Of course, the story goes on to say that the robo-john is already being used in cities like Atlanta, Seattle and New York, so maybe it's not the sun but the Son driving everybody crazy. Gotta wipe now, before ... too late.

Up In Smoke

The U.S. is on the sidelines as public health officials from around the world meet in Bangkok this week to put into action a global treaty to curb death and disease caused by tobacco use. More than 190 countries unanimously adopted the treaty in 2003. Since then, 148 countries have moved to ratified it, but not the US.
Public health advocates say the Bush administration has stalled the ratification process, and is putting the United States behind the rest of world. “The only message we are sending is that we care more about protecting American tobacco companies than we do in preventing deaths from the use of tobacco,” says Matt Myers of the Campaign for Tobacco Free Kids, a leading U.S. anti-tobacco group.
In the United States, the treaty would require the federal regulation of tobacco, which is currently unregulated.
Regulate ... ? Oh oh.
That's not capitalism.

Sunday, July 01, 2007

Conventional Cooperation

UNITED NATIONS - A long-awaited international convention against nuclear terrorism will come into force next week, nine years after it was originally proposed by Russia and 10 months after it was adopted by the 192-member General Assembly. But most of the major powers, including those with nuclear weapons, are giving it a miss — at least so far.

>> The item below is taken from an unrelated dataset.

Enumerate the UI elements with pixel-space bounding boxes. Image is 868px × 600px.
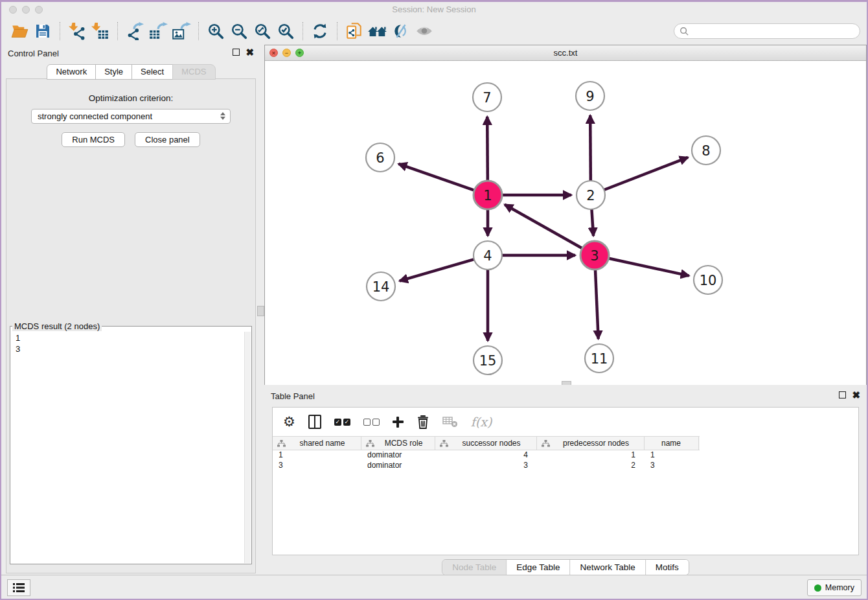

The new international treaty, which has 115 signatories, needed 22 ratifications before it became international law. The 22nd country to ratify it was Bangladesh. The treaty comes into force July 7.

Dr. Natalie J. Goldring, a senior fellow with the Center for Peace and Security Studies and an adjunct full professor in the Security Studies Program at the Edmund A. Walsh School of Foreign Service at Georgetown University, however, expresses doubts about the effective implementation of the convention. [...]

The five permanent members of the U.N. Security Council and at least three other countries outside the Nuclear Non-proliferation Treaty have about 26,000 nuclear weapons among them, of which 12,000 are on alert status.